Staff Report
Two years from today — June 3, 2014 — Alabamians go to the polls to select party nominees for governor and a host of other state, federal and local offices.
If you’re a normal person whose life does not revolve around politics, you probably now know more than you wanted.
But for legislators, members of Congress, many judges, statewide and local officeholders, political junkies and the top of the political food chain — governor — today is a benchmark: They now are as close to the next primary as they are removed from the last.
That leads to this question: In the race for governor, will incumbent Robert Bentley — who will be 71 at the time of the next primary — seek a second term?
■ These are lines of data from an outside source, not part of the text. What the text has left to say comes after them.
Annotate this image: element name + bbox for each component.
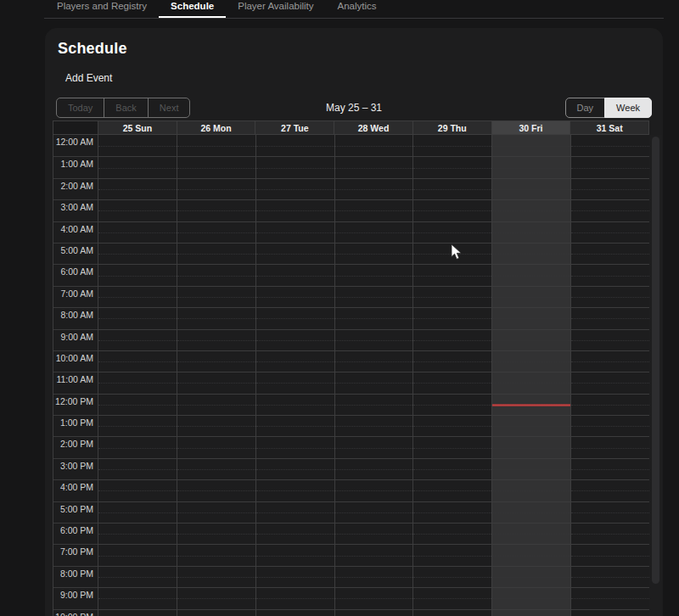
time-slot[interactable]	[256, 221, 334, 243]
time-slot[interactable]	[335, 523, 413, 544]
time-slot[interactable]	[335, 243, 413, 264]
time-slot[interactable]	[335, 415, 413, 436]
time-slot[interactable]	[492, 501, 570, 523]
time-slot[interactable]	[256, 394, 334, 415]
next-button[interactable]: Next	[148, 98, 191, 118]
time-slot[interactable]	[177, 609, 255, 616]
time-slot[interactable]	[571, 415, 649, 436]
time-slot[interactable]	[177, 544, 255, 565]
time-slot[interactable]	[492, 523, 570, 544]
time-slot[interactable]	[256, 566, 334, 587]
time-slot[interactable]	[492, 566, 570, 587]
time-slot[interactable]	[571, 501, 649, 523]
time-slot[interactable]	[571, 221, 649, 243]
time-slot[interactable]	[335, 458, 413, 479]
time-slot[interactable]	[177, 501, 255, 523]
time-slot[interactable]	[256, 156, 334, 177]
time-slot[interactable]	[335, 394, 413, 415]
time-slot[interactable]	[98, 609, 177, 616]
calendar-scrollbar-track[interactable]	[649, 135, 662, 616]
time-slot[interactable]	[571, 523, 649, 544]
time-slot[interactable]	[413, 415, 491, 436]
time-slot[interactable]	[256, 523, 334, 544]
time-slot[interactable]	[98, 156, 177, 177]
time-slot[interactable]	[492, 156, 570, 177]
time-slot[interactable]	[413, 286, 491, 307]
time-slot[interactable]	[98, 544, 177, 565]
time-slot[interactable]	[98, 523, 177, 544]
time-slot[interactable]	[413, 587, 491, 608]
time-slot[interactable]	[571, 458, 649, 479]
time-slot[interactable]	[98, 479, 177, 501]
time-slot[interactable]	[335, 199, 413, 221]
time-slot[interactable]	[413, 609, 491, 616]
time-slot[interactable]	[98, 372, 177, 393]
time-slot[interactable]	[177, 479, 255, 501]
time-slot[interactable]	[571, 329, 649, 350]
time-slot[interactable]	[413, 156, 491, 177]
time-slot[interactable]	[492, 307, 570, 328]
time-slot[interactable]	[571, 372, 649, 393]
time-slot[interactable]	[413, 566, 491, 587]
time-slot[interactable]	[413, 178, 491, 199]
time-slot[interactable]	[177, 329, 255, 350]
time-slot[interactable]	[177, 286, 255, 307]
time-slot[interactable]	[98, 243, 177, 264]
time-slot[interactable]	[571, 587, 649, 608]
time-slot[interactable]	[492, 544, 570, 565]
time-slot[interactable]	[256, 286, 334, 307]
time-slot[interactable]	[335, 501, 413, 523]
time-slot[interactable]	[413, 135, 491, 156]
time-slot[interactable]	[177, 523, 255, 544]
time-slot[interactable]	[335, 587, 413, 608]
time-slot[interactable]	[413, 221, 491, 243]
time-slot[interactable]	[177, 350, 255, 372]
time-slot[interactable]	[413, 243, 491, 264]
time-slot[interactable]	[413, 264, 491, 285]
time-slot[interactable]	[492, 178, 570, 199]
time-slot[interactable]	[98, 135, 177, 156]
time-slot[interactable]	[492, 350, 570, 372]
time-slot[interactable]	[177, 307, 255, 328]
time-slot[interactable]	[492, 243, 570, 264]
time-slot[interactable]	[492, 415, 570, 436]
time-slot[interactable]	[492, 329, 570, 350]
time-slot[interactable]	[335, 609, 413, 616]
time-slot[interactable]	[571, 350, 649, 372]
time-slot[interactable]	[492, 221, 570, 243]
time-slot[interactable]	[98, 415, 177, 436]
tab-schedule[interactable]: Schedule	[159, 0, 226, 18]
time-slot[interactable]	[413, 523, 491, 544]
time-slot[interactable]	[571, 436, 649, 457]
time-slot[interactable]	[256, 501, 334, 523]
time-slot[interactable]	[256, 479, 334, 501]
time-slot[interactable]	[177, 264, 255, 285]
time-slot[interactable]	[98, 458, 177, 479]
time-slot[interactable]	[335, 135, 413, 156]
time-slot[interactable]	[177, 436, 255, 457]
time-slot[interactable]	[335, 307, 413, 328]
time-slot[interactable]	[571, 156, 649, 177]
time-slot[interactable]	[335, 156, 413, 177]
time-slot[interactable]	[335, 372, 413, 393]
time-slot[interactable]	[256, 307, 334, 328]
time-slot[interactable]	[256, 264, 334, 285]
time-slot[interactable]	[256, 350, 334, 372]
week-view-button[interactable]: Week	[604, 98, 652, 118]
time-slot[interactable]	[177, 156, 255, 177]
back-button[interactable]: Back	[104, 98, 148, 118]
tab-players-and-registry[interactable]: Players and Registry	[45, 0, 159, 18]
time-slot[interactable]	[413, 394, 491, 415]
time-slot[interactable]	[177, 415, 255, 436]
time-slot[interactable]	[413, 350, 491, 372]
tab-analytics[interactable]: Analytics	[326, 0, 389, 18]
time-slot[interactable]	[98, 436, 177, 457]
time-slot[interactable]	[98, 329, 177, 350]
tab-player-availability[interactable]: Player Availability	[226, 0, 325, 18]
time-slot[interactable]	[413, 479, 491, 501]
time-slot[interactable]	[98, 566, 177, 587]
time-slot[interactable]	[413, 544, 491, 565]
time-slot[interactable]	[571, 307, 649, 328]
time-slot[interactable]	[571, 243, 649, 264]
time-slot[interactable]	[571, 479, 649, 501]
After just 17 months on the job, does Bentley even know if he wants a second term that would keep him in office to almost his 76th birthday?
Some politicians who have at least one eye on the governor’s chair privately wonder whether Bentley will want a second term or whether his family will want him to seek one, given his age and what has been up to now a mixed review of his performance in the job.
But, while some pols wonder if the race for governor will be one without an incumbent, Bentley hints strongly that it won’t be.
In a recent email to The Birmingham News responding to the question of whether he planned to seek re-election in two years, Bentley wrote: “When I ran for governor I promised the people of Alabama I would bring jobs to this state. Today, unemployment is down significantly and Alabama has the lowest unemployment rate in the region.
“I love serving the people of this state, and I want to continue to work hard for the people as long as they’ll have me as their governor,” wrote Bentley, who has yet to take a salary as governor because of a campaign promise that he would not until the state’s unemployment rate had fallen to 5.2 percent.